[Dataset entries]
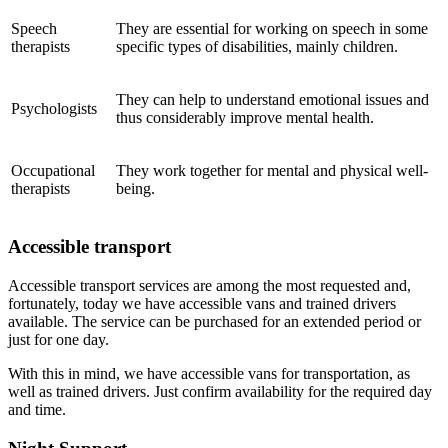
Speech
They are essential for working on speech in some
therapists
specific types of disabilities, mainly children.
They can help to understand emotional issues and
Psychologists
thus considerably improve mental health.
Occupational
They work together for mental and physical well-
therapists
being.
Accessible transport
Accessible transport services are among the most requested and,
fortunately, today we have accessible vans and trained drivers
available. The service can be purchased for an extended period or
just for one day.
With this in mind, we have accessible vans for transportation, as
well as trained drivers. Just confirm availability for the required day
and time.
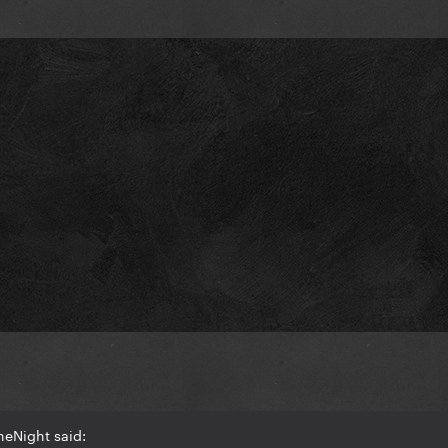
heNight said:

--

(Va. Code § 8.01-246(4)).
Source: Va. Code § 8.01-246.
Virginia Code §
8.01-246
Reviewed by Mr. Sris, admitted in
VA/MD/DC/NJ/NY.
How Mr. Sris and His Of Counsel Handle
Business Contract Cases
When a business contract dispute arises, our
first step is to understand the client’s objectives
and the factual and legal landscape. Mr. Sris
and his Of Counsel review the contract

* * *

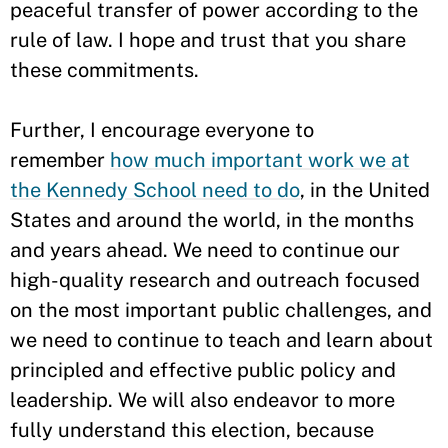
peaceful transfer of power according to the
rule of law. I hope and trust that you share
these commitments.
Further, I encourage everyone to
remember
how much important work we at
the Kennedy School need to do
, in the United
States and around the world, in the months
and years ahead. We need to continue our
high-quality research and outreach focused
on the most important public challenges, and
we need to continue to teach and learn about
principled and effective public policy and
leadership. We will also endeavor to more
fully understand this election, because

Goal of the exercise: All lines of the records containing "public" should be shown.

Solution:
on the most important public challenges, and
principled and effective public policy and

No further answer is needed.